Christian Eisenberger (born 1978 in Semriach near Graz) is an Austrian artist.

Life 

After attending the Ortwein school in Graz in 1999, Christian Eisenberger studied Transmediale Kunst in the class of Brigitte Kowanz at the Academy of Fine Arts Vienna from 2000 to 2004. In 2013 he participated in the artist in residence programme of one world foundation (in cooperation with Galerie Krinzinger) in Sri Lanka. Christian Eisenberger lives and works in Vienna and Semriach.

Work 

Christian Eisenberger initially became known for thousands of painted cardboard cutouts which he, at first anonymously, placed in public space.
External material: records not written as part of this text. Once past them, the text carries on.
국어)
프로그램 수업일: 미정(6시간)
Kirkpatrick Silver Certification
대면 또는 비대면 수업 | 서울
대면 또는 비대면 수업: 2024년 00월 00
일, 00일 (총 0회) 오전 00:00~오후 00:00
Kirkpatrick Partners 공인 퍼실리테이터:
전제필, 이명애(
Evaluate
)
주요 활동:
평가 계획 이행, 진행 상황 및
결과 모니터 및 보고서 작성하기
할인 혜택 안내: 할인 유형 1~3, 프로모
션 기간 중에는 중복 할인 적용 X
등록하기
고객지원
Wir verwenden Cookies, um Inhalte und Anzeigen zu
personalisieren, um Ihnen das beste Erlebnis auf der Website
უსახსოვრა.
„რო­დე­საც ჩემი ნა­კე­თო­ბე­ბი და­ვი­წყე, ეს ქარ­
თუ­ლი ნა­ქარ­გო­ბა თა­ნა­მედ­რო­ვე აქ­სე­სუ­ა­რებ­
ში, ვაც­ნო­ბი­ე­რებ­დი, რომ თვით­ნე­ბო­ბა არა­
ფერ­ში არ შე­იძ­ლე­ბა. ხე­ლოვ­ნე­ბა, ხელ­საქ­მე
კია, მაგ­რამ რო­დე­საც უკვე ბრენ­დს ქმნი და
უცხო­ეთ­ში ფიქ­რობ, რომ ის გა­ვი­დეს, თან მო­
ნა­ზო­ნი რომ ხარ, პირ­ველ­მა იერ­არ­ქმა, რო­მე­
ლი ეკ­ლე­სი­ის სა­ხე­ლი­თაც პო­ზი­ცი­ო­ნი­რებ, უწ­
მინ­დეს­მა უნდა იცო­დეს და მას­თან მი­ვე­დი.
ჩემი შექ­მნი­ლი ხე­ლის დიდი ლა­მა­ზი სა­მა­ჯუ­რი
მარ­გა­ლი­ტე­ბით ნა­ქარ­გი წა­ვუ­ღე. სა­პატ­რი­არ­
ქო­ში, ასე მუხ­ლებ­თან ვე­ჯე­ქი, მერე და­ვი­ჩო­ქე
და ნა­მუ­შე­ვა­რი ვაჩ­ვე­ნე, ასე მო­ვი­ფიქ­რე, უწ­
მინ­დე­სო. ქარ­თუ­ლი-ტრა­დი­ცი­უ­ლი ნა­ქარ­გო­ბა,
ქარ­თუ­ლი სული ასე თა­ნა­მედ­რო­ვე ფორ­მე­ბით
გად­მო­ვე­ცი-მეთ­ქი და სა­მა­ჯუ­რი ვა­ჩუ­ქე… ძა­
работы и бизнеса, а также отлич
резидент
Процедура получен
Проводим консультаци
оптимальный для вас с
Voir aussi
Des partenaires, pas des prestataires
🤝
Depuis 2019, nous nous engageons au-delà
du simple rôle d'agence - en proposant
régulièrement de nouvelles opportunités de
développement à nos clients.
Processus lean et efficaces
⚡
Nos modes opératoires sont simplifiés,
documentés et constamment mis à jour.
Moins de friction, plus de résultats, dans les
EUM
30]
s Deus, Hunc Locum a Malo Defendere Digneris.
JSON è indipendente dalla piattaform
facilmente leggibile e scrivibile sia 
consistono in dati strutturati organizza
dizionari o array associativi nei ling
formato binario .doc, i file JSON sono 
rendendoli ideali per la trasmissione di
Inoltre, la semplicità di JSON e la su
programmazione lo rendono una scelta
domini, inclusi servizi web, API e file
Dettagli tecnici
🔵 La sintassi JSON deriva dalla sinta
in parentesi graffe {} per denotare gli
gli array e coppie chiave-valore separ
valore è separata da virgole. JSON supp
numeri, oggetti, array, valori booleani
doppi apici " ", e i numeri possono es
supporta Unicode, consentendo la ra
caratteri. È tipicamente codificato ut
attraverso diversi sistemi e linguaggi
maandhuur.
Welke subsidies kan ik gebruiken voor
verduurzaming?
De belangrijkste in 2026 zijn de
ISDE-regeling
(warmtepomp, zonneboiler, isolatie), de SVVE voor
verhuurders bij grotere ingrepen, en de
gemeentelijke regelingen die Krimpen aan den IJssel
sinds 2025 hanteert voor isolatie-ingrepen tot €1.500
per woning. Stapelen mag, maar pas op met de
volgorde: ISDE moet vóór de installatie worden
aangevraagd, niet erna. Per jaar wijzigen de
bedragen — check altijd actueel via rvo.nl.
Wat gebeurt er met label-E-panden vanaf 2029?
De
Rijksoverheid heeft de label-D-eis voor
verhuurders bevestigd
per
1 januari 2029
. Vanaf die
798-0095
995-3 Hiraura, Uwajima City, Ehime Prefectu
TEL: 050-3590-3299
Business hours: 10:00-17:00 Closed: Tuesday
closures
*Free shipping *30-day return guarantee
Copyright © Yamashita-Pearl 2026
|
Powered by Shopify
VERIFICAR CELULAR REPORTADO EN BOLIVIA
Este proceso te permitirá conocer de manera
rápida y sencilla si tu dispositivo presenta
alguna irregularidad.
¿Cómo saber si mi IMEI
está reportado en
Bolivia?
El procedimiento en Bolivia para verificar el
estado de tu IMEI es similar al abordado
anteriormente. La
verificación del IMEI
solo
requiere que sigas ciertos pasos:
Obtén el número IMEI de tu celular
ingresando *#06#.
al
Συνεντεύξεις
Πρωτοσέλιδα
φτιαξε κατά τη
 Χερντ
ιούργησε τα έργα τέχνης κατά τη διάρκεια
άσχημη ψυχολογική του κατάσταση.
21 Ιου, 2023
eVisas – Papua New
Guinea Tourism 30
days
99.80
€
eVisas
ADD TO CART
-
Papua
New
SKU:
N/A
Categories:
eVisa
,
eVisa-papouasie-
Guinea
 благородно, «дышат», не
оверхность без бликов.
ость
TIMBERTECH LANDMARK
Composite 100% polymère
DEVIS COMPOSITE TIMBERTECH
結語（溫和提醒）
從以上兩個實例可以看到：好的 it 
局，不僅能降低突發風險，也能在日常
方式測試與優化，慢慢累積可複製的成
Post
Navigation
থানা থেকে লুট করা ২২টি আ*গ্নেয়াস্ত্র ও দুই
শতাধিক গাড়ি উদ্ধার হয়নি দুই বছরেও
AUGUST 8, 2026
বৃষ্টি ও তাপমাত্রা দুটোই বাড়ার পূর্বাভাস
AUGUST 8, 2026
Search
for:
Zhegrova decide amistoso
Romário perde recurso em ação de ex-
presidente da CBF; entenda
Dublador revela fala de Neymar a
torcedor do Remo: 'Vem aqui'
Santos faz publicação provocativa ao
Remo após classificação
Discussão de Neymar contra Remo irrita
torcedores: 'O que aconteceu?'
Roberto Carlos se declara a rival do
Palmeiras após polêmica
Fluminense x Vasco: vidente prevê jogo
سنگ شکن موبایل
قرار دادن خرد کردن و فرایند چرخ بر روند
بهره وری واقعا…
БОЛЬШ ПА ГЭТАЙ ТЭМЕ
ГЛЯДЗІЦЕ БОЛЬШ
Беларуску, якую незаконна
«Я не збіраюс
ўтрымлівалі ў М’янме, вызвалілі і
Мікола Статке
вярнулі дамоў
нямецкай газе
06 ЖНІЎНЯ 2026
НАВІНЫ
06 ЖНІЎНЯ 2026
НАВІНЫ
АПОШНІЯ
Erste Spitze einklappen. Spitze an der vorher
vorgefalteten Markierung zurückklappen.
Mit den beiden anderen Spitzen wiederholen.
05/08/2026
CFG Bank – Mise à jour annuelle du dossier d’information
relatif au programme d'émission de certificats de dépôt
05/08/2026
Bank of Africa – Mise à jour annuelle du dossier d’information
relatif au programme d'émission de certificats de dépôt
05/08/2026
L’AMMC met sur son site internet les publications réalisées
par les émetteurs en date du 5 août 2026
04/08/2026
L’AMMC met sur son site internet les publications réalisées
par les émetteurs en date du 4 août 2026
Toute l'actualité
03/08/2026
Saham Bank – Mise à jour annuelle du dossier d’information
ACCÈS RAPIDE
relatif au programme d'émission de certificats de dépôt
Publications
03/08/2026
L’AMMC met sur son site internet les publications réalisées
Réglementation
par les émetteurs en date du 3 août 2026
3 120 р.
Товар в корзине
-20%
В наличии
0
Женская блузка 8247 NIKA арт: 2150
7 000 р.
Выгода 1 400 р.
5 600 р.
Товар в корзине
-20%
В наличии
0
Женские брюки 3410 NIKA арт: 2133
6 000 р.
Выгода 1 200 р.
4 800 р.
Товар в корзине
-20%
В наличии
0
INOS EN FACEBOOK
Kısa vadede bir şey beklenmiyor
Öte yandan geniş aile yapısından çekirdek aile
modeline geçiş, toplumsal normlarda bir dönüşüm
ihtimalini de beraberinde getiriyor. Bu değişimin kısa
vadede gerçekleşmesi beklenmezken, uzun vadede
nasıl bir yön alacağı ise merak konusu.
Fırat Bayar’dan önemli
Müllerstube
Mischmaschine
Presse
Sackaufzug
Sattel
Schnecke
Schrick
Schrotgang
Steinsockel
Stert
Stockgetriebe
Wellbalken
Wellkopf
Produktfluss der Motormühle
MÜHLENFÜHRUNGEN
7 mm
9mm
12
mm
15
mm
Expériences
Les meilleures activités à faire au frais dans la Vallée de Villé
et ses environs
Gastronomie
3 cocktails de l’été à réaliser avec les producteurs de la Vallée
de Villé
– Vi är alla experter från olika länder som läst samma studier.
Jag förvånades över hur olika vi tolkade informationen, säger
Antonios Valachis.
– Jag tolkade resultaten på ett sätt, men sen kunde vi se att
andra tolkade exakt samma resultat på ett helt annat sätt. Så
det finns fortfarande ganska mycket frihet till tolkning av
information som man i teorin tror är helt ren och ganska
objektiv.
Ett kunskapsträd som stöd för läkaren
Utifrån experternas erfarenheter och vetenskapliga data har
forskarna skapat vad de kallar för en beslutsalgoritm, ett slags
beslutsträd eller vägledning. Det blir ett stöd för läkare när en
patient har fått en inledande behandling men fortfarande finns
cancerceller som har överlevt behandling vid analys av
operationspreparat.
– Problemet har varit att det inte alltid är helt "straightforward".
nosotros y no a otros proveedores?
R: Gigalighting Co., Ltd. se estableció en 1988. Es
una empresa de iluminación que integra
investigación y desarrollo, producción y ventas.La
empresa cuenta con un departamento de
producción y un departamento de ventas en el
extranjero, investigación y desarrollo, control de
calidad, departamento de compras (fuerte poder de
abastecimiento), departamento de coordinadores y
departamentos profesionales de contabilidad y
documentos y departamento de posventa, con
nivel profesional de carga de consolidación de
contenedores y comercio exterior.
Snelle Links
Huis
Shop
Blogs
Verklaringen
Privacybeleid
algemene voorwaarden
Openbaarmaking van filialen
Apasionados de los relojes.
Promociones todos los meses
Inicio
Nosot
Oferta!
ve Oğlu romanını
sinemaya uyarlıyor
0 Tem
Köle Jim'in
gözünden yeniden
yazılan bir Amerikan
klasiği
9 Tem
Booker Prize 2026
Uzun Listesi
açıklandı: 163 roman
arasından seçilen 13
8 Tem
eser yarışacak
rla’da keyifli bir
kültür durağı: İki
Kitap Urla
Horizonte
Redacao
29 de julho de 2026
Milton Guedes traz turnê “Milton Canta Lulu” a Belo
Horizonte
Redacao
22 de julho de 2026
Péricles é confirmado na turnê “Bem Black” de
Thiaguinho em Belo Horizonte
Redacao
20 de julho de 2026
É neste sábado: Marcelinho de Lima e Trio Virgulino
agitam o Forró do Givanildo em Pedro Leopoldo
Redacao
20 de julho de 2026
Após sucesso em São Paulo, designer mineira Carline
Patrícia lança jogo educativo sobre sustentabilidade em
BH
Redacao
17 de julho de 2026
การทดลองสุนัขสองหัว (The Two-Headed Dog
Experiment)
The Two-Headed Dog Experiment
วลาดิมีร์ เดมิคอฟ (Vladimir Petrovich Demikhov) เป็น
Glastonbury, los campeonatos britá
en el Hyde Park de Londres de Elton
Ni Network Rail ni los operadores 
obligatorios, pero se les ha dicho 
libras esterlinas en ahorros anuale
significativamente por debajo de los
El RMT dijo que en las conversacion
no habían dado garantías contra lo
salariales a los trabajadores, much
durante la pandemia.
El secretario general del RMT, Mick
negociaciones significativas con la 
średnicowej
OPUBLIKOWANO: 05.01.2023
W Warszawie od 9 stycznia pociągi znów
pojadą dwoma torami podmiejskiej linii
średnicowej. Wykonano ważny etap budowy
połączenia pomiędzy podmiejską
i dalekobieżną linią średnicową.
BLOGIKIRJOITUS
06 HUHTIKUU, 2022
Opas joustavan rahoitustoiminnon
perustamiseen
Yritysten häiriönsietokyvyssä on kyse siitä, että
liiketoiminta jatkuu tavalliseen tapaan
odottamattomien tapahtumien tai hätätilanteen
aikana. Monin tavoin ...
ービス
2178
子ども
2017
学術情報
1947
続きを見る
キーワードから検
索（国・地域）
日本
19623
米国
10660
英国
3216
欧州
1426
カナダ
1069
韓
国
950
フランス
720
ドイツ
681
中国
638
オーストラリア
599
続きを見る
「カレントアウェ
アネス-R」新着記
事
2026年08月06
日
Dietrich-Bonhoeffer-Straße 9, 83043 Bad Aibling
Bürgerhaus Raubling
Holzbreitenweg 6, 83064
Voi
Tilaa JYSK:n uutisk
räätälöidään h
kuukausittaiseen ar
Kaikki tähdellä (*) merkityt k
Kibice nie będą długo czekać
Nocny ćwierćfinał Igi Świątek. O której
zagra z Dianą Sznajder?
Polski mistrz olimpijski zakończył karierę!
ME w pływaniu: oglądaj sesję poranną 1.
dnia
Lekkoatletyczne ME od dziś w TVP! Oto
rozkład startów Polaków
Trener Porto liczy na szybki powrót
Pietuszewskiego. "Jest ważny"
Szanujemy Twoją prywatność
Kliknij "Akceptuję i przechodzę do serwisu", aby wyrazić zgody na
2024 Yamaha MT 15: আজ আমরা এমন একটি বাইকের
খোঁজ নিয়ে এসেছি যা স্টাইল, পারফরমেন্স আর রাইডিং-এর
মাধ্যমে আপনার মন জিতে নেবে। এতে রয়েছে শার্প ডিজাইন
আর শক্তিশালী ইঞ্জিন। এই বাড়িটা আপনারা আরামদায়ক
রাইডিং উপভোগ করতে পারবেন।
His motifs were social outcasts, such as immigrants or beggars. Later on, he portrayed famous figures of world history, often adorned with halos. These portraits were typically marked with a number, the last of them carrying the number 9975.1. The ephemeral nature of this early series can still be found in many of his works today. Christian Eisenberger's work as a whole defies exact categorization. However, it is often associated with Land art, Conceptual art, Arte Povera, Appropriation, Video art and others. Eisenberger's art also contains numerous references to classical genres, such as expressionist painting and sculpture. The themes around which his work revolves are equally diverse, as he treats classical subjects of art history (life, death, vanitas motives) as well as political topics, such as criticism of institutions. His art creates a universe that is complex without being melodramatic. The artist typically works in series, often elaborating individual ideas and concepts throughout several years, which causes his work to grow radially rather than linearly.

Exhibitions (selection)

Solo exhibitions 

 2011: Employees Must Wash Hands Before Returning To Work, Pablo's Birthday Gallery, New York City 
 2011: HYPERKOLLABORATIVE HYPOTHESENRELEKTOR 9975/22928/12100, ES contemporary art gallery, Merano 
 2010: IMG3171PSD, Konzett Gallery, Vienna
 2010: Metastasen – tief, Projektraum Viktor Bucher, Vienna

Group exhibitions 

 2014: André Butzer / Christian Eisenberger, Künstlerhaus KM–, Halle für Kunst & Medien, Graz
 2012: Colombo Art Biennale – Becoming, Colombo Art Biennale, Colombo
 2012: Der Nackte Mann, Lentos Kunstmuseum Linz, Linz
 2012: Escape the golden cage, International Exhibition of Urban Art, Vienna
 2012: Malerei: Prozess und Expansion, MUMOK, Vienna 
 2012: Street and Studio, Kunsthalle Wien, Vienna
 2012: Triennale Linz 1.0, Gegenwartskunst in Österreich, Lentos Kunstmuseum Linz, Linz
 2012: The Armory Show, New York City

Literature 

 Markus Gugatschka (ed.): Reserve – Help me kill me. Kerber Verlag, Bielefeld, 2012.

References

External links 
 Official Website
 Article about art installation "Helden" by Christian Eisenberger at dispari&dispari project
 Review of sculptures by Christian Eisenberger at Portale di Venezia
 Christian Eisenberger at artfacts.net
 Christian Eisenberger at artnet.com
 Christian Eisenberger at Pablo's Birthday Gallery, New York
 Christian Eisenberger at Triennale Linz
 Christian Eisenberger at VOLTA
 Konzett Gallery
 Altnöder Gallery
 Gölles Gallery
 TEAPOT Gallery

Living people
Austrian artists
Year of birth missing (living people)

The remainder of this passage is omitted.